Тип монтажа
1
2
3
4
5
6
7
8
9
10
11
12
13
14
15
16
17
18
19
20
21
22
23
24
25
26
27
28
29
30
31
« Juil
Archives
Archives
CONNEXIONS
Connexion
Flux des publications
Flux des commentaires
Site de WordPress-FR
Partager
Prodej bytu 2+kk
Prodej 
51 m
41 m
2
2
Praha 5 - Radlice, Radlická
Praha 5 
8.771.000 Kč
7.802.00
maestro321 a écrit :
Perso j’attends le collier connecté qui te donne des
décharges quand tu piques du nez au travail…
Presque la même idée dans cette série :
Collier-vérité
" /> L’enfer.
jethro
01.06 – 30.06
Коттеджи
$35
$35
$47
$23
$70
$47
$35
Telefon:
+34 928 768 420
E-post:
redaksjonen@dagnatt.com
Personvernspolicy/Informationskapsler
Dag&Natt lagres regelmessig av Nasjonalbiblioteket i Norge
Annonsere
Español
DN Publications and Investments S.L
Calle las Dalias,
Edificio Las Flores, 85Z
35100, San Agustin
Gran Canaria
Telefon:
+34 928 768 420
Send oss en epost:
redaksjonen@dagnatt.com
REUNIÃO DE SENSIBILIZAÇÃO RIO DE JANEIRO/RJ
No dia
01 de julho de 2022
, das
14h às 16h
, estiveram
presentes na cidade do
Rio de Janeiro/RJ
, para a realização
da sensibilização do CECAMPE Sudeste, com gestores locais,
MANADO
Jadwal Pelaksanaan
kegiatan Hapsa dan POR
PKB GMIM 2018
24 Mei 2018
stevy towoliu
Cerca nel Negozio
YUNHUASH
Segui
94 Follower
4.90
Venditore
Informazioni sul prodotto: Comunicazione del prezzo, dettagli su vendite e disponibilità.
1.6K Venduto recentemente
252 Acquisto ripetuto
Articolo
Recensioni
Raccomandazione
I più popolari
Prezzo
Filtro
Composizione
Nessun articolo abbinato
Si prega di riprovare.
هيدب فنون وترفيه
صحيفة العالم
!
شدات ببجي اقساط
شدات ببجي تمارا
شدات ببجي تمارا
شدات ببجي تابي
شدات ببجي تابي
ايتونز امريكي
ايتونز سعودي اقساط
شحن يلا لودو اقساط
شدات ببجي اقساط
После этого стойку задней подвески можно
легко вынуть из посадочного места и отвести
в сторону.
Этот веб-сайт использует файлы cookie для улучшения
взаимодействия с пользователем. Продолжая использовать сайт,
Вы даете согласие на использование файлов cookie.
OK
=-=-=
* **ACTION ITEM**: Each record needs to be duplicated exactly.

* **RESPONSE TO THIS TASK**:
Тип монтажа
1
2
3
4
5
6
7
8
9
10
11
12
13
14
15
16
17
18
19
20
21
22
23
24
25
26
27
28
29
30
31
« Juil
Archives
Archives
CONNEXIONS
Connexion
Flux des publications
Flux des commentaires
Site de WordPress-FR
Partager
Prodej bytu 2+kk
Prodej 
51 m
41 m
2
2
Praha 5 - Radlice, Radlická
Praha 5 
8.771.000 Kč
7.802.00
maestro321 a écrit :
Perso j’attends le collier connecté qui te donne des
décharges quand tu piques du nez au travail…
Presque la même idée dans cette série :
Collier-vérité
" /> L’enfer.
jethro
01.06 – 30.06
Коттеджи
$35
$35
$47
$23
$70
$47
$35
Telefon:
+34 928 768 420
E-post:
redaksjonen@dagnatt.com
Personvernspolicy/Informationskapsler
Dag&Natt lagres regelmessig av Nasjonalbiblioteket i Norge
Annonsere
Español
DN Publications and Investments S.L
Calle las Dalias,
Edificio Las Flores, 85Z
35100, San Agustin
Gran Canaria
Telefon:
+34 928 768 420
Send oss en epost:
redaksjonen@dagnatt.com
REUNIÃO DE SENSIBILIZAÇÃO RIO DE JANEIRO/RJ
No dia
01 de julho de 2022
, das
14h às 16h
, estiveram
presentes na cidade do
Rio de Janeiro/RJ
, para a realização
da sensibilização do CECAMPE Sudeste, com gestores locais,
MANADO
Jadwal Pelaksanaan
kegiatan Hapsa dan POR
PKB GMIM 2018
24 Mei 2018
stevy towoliu
Cerca nel Negozio
YUNHUASH
Segui
94 Follower
4.90
Venditore
Informazioni sul prodotto: Comunicazione del prezzo, dettagli su vendite e disponibilità.
1.6K Venduto recentemente
252 Acquisto ripetuto
Articolo
Recensioni
Raccomandazione
I più popolari
Prezzo
Filtro
Composizione
Nessun articolo abbinato
Si prega di riprovare.
هيدب فنون وترفيه
صحيفة العالم
!
شدات ببجي اقساط
شدات ببجي تمارا
شدات ببجي تمارا
شدات ببجي تابي
شدات ببجي تابي
ايتونز امريكي
ايتونز سعودي اقساط
شحن يلا لودو اقساط
شدات ببجي اقساط
После этого стойку задней подвески можно
легко вынуть из посадочного места и отвести
в сторону.
Этот веб-сайт использует файлы cookie для улучшения
взаимодействия с пользователем. Продолжая использовать сайт,
Вы даете согласие на использование файлов cookie.
OK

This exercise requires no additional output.